If you had told me a few years ago that I would have chickens in my backyard, I’d have laughed in your face. I was a busy trial attorney who barely had time for a cat. I certainly wouldn’t have farm animals.
But here we are. I love having chickens. I have four laying hens and each have their own personalities. One is bossy, one is lazy, one is sassy, and one is really, really dumb. But I love the little dinosaurs — and not just because they each lay an egg a day; that’s just a bonus!
It’s amazing how much I learn by watching the silly creatures. So, I’ve decided to have a regular blog topic called Lessons from Chickens.
(Seriously, if twenty-something Ash traveled to the future and saw me (us?) now, she’d think I (we?) had been abducted by aliens.)
One of my hens is broody. She wants to sit on her clutch of eggs until they hatch. Unfortunately, she doesn’t realize how babies are made. No rooster, no babies. Every day I take her out of the nest box and remove the eggs. Still, she won’t give up. She’s the Scarlett O’Hara of chickens. There will be more eggs to sit on tomorrow.

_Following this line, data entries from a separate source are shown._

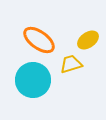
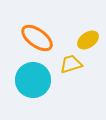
orange ellipse: moved 2 px left, 2 px up
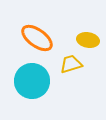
yellow ellipse: rotated 45 degrees clockwise
cyan circle: moved 1 px left, 1 px down
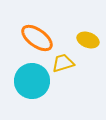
yellow ellipse: rotated 10 degrees clockwise
yellow trapezoid: moved 8 px left, 1 px up
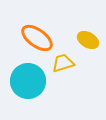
yellow ellipse: rotated 10 degrees clockwise
cyan circle: moved 4 px left
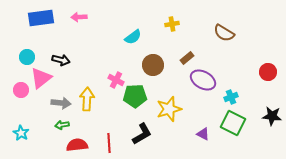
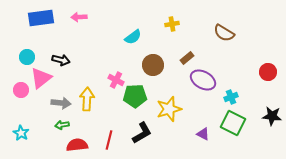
black L-shape: moved 1 px up
red line: moved 3 px up; rotated 18 degrees clockwise
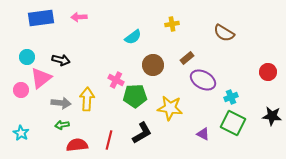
yellow star: moved 1 px right, 1 px up; rotated 25 degrees clockwise
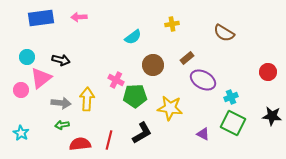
red semicircle: moved 3 px right, 1 px up
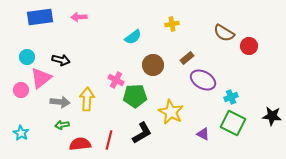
blue rectangle: moved 1 px left, 1 px up
red circle: moved 19 px left, 26 px up
gray arrow: moved 1 px left, 1 px up
yellow star: moved 1 px right, 4 px down; rotated 20 degrees clockwise
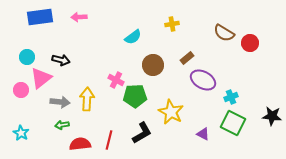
red circle: moved 1 px right, 3 px up
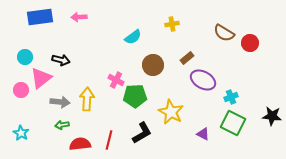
cyan circle: moved 2 px left
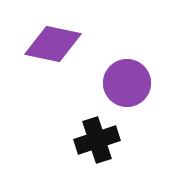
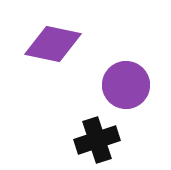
purple circle: moved 1 px left, 2 px down
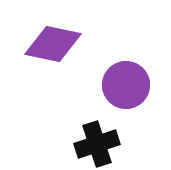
black cross: moved 4 px down
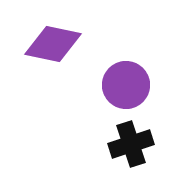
black cross: moved 34 px right
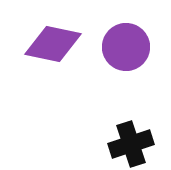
purple circle: moved 38 px up
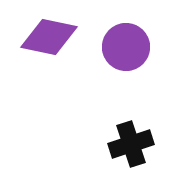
purple diamond: moved 4 px left, 7 px up
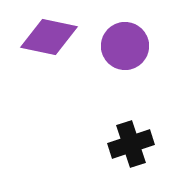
purple circle: moved 1 px left, 1 px up
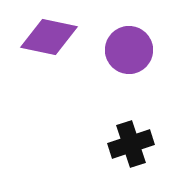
purple circle: moved 4 px right, 4 px down
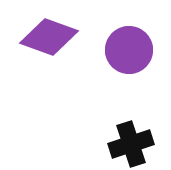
purple diamond: rotated 8 degrees clockwise
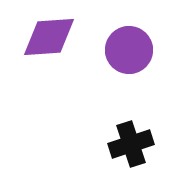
purple diamond: rotated 24 degrees counterclockwise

Lesson #1: Give it your best shot, but if/when it doesn’t happen, move on. Know when to walk away. As a writer, that may mean admitting that the opening to your novel just isn’t working. Perhaps it’s time to scrap a secondary character that you absolutely love but isn’t doing anything to further the story. It may even mean shelving your book entirely. Maybe you’ll come back to it in the future. Maybe not.
So, what do you think, friends? Is it time for you to let something go?